**TRY IT:** Whichever lines include the word "Back", copy them as they appear in the data.
___ EXTRACTED DATA ___
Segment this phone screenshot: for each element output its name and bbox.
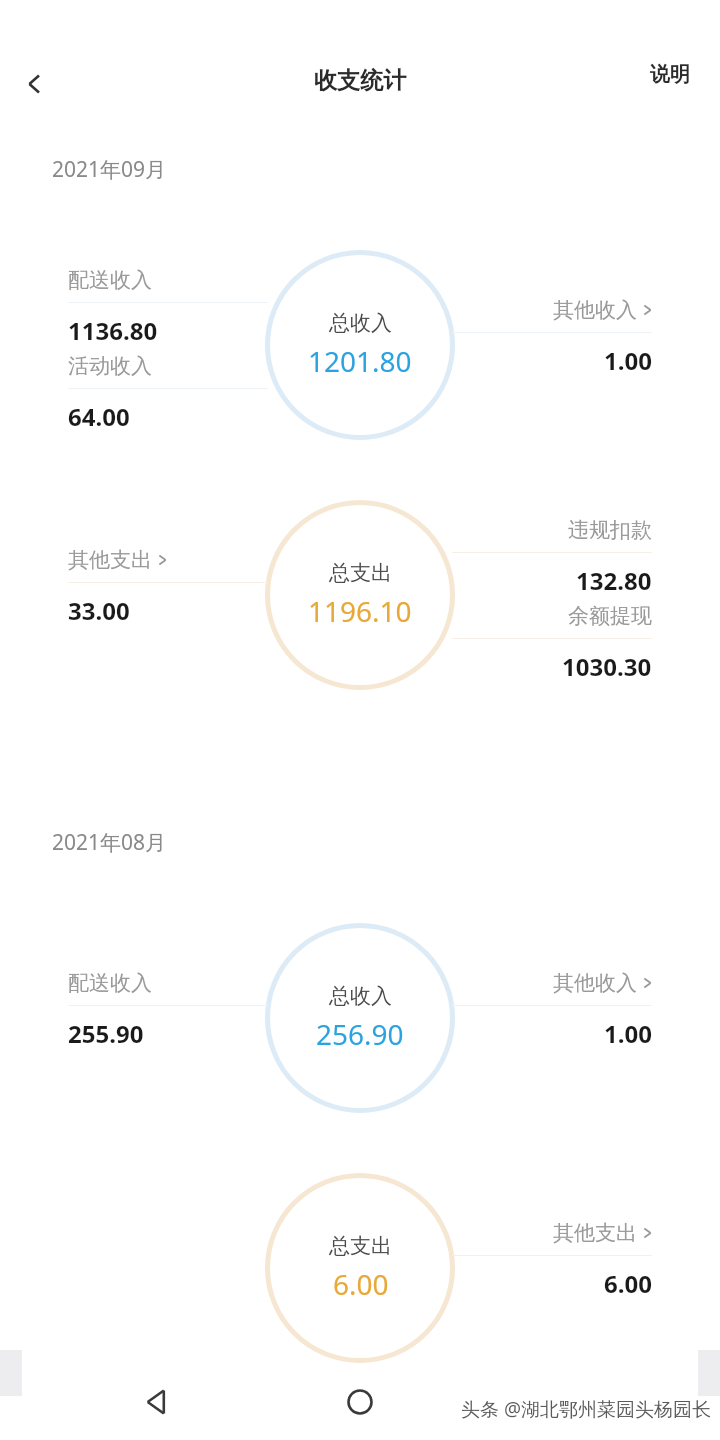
- button[interactable]: 说明: [650, 62, 690, 87]
- staticText: 1201.80: [308, 342, 412, 380]
- staticText: 256.90: [316, 1015, 404, 1053]
- button[interactable]: Home: [332, 1374, 388, 1430]
- staticText: 活动收入: [68, 353, 152, 379]
- staticText: 6.00: [604, 1267, 652, 1300]
- button[interactable]: 违规扣款: [452, 517, 652, 597]
- button[interactable]: 其他支出: [452, 1220, 652, 1300]
- button[interactable]: 总支出: [265, 1173, 455, 1363]
- staticText: 1196.10: [308, 592, 412, 630]
- button[interactable]: 配送收入: [68, 970, 268, 1050]
- staticText: 头条 @湖北鄂州菜园头杨园长: [461, 1396, 712, 1422]
- button[interactable]: Back: [128, 1374, 184, 1430]
- staticText: 其他支出: [68, 547, 152, 573]
- staticText: 其他收入: [553, 970, 637, 996]
- button[interactable]: 余额提现: [452, 603, 652, 683]
- staticText: 33.00: [68, 594, 130, 627]
- staticText: 总支出: [329, 560, 392, 586]
- staticText: 2021年09月: [52, 155, 167, 184]
- staticText: 6.00: [333, 1265, 389, 1303]
- staticText: 64.00: [68, 400, 130, 433]
- button[interactable]: 配送收入: [68, 267, 268, 347]
- staticText: 1.00: [604, 1017, 652, 1050]
- staticText: 配送收入: [68, 267, 152, 293]
- staticText: 其他收入: [553, 297, 637, 323]
- staticText: 1.00: [604, 344, 652, 377]
- staticText: 132.80: [576, 564, 652, 597]
- staticText: 总支出: [329, 1233, 392, 1259]
- staticText: 收支统计: [0, 66, 720, 95]
- button[interactable]: 其他收入: [452, 297, 652, 377]
- button[interactable]: 总收入: [265, 923, 455, 1113]
- staticText: 2021年08月: [52, 828, 167, 857]
- staticText: 1136.80: [68, 314, 158, 347]
- staticText: 255.90: [68, 1017, 144, 1050]
- button[interactable]: 活动收入: [68, 353, 268, 433]
- staticText: 总收入: [329, 983, 392, 1009]
- staticText: 余额提现: [568, 603, 652, 629]
- button[interactable]: Back: [8, 52, 64, 116]
- staticText: 1030.30: [562, 650, 652, 683]
- staticText: 违规扣款: [568, 517, 652, 543]
- staticText: 说明: [650, 62, 690, 87]
- staticText: 其他支出: [553, 1220, 637, 1246]
- staticText: 配送收入: [68, 970, 152, 996]
- button[interactable]: 其他支出: [68, 547, 268, 627]
- button[interactable]: 总收入: [265, 250, 455, 440]
- button[interactable]: 其他收入: [452, 970, 652, 1050]
- button[interactable]: 总支出: [265, 500, 455, 690]
- staticText: 总收入: [329, 310, 392, 336]
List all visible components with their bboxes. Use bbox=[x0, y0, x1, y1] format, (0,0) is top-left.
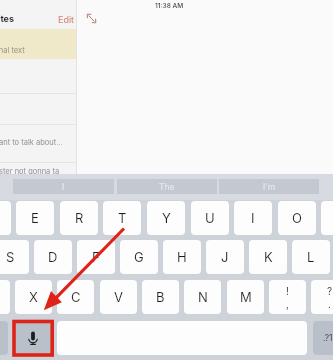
staticText: O bbox=[292, 210, 302, 226]
button[interactable]: R bbox=[60, 201, 98, 235]
staticText: J bbox=[221, 249, 229, 265]
staticText: M bbox=[240, 289, 252, 305]
button[interactable]: ! bbox=[269, 280, 306, 314]
staticText: T bbox=[118, 210, 127, 226]
staticText: X bbox=[29, 289, 38, 305]
staticText: ? bbox=[327, 285, 333, 297]
staticText: K bbox=[264, 249, 273, 265]
staticText: E bbox=[31, 210, 39, 226]
staticText: .?123 bbox=[323, 333, 333, 343]
button[interactable]: K bbox=[249, 240, 287, 274]
button[interactable]: F bbox=[77, 240, 115, 274]
button[interactable]: B bbox=[142, 280, 179, 314]
button[interactable]: O bbox=[278, 201, 316, 235]
button[interactable]: L bbox=[292, 240, 330, 274]
staticText: ant to talk about... bbox=[0, 138, 63, 147]
button[interactable]: Y bbox=[147, 201, 185, 235]
button[interactable]: I bbox=[234, 201, 272, 235]
staticText: G bbox=[134, 249, 144, 265]
staticText: B bbox=[156, 289, 165, 305]
button[interactable]: W bbox=[0, 201, 11, 235]
button[interactable]: The bbox=[117, 179, 217, 194]
button[interactable]: Dictation bbox=[13, 321, 53, 355]
button[interactable]: Numbers and symbols bbox=[313, 321, 333, 355]
button[interactable]: Expand note bbox=[86, 13, 97, 24]
button[interactable]: Z bbox=[0, 280, 10, 314]
button[interactable]: T bbox=[103, 201, 141, 235]
button[interactable]: X bbox=[15, 280, 52, 314]
staticText: F bbox=[92, 249, 100, 265]
staticText: N bbox=[198, 289, 208, 305]
staticText: H bbox=[177, 249, 187, 265]
button[interactable]: P bbox=[321, 201, 333, 235]
button[interactable]: U bbox=[191, 201, 229, 235]
button[interactable]: H bbox=[163, 240, 201, 274]
button[interactable]: Edit bbox=[58, 14, 75, 25]
button[interactable]: C bbox=[57, 280, 94, 314]
staticText: I bbox=[62, 182, 65, 192]
staticText: ster not gonna ta bbox=[0, 167, 60, 176]
staticText: I'm bbox=[263, 182, 276, 192]
button[interactable]: N bbox=[184, 280, 221, 314]
staticText: S bbox=[6, 249, 15, 265]
staticText: L bbox=[307, 249, 315, 265]
button[interactable]: M bbox=[227, 280, 264, 314]
staticText: V bbox=[114, 289, 123, 305]
staticText: . bbox=[328, 298, 331, 310]
staticText: The bbox=[159, 182, 175, 192]
button[interactable]: ? bbox=[311, 280, 333, 314]
staticText: , bbox=[286, 298, 289, 310]
staticText: Notes bbox=[0, 13, 14, 24]
staticText: R bbox=[75, 210, 84, 226]
button[interactable]: E bbox=[16, 201, 54, 235]
staticText: inal text bbox=[0, 46, 25, 55]
button[interactable]: S bbox=[0, 240, 29, 274]
staticText: U bbox=[205, 210, 215, 226]
staticText: I bbox=[251, 210, 255, 226]
staticText: C bbox=[71, 289, 81, 305]
button[interactable]: J bbox=[206, 240, 244, 274]
button[interactable]: G bbox=[120, 240, 158, 274]
staticText: ! bbox=[286, 285, 289, 297]
staticText: 11:38 AM bbox=[155, 2, 184, 10]
button[interactable]: I'm bbox=[219, 179, 319, 194]
staticText: Y bbox=[162, 210, 171, 226]
button[interactable]: V bbox=[100, 280, 137, 314]
button[interactable] bbox=[0, 29, 76, 59]
button[interactable]: D bbox=[34, 240, 72, 274]
staticText: D bbox=[48, 249, 58, 265]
___
**RESPONSE AREA:**
- button[interactable]: Back: [128, 1374, 184, 1430]
- button[interactable]: Back: [8, 52, 64, 116]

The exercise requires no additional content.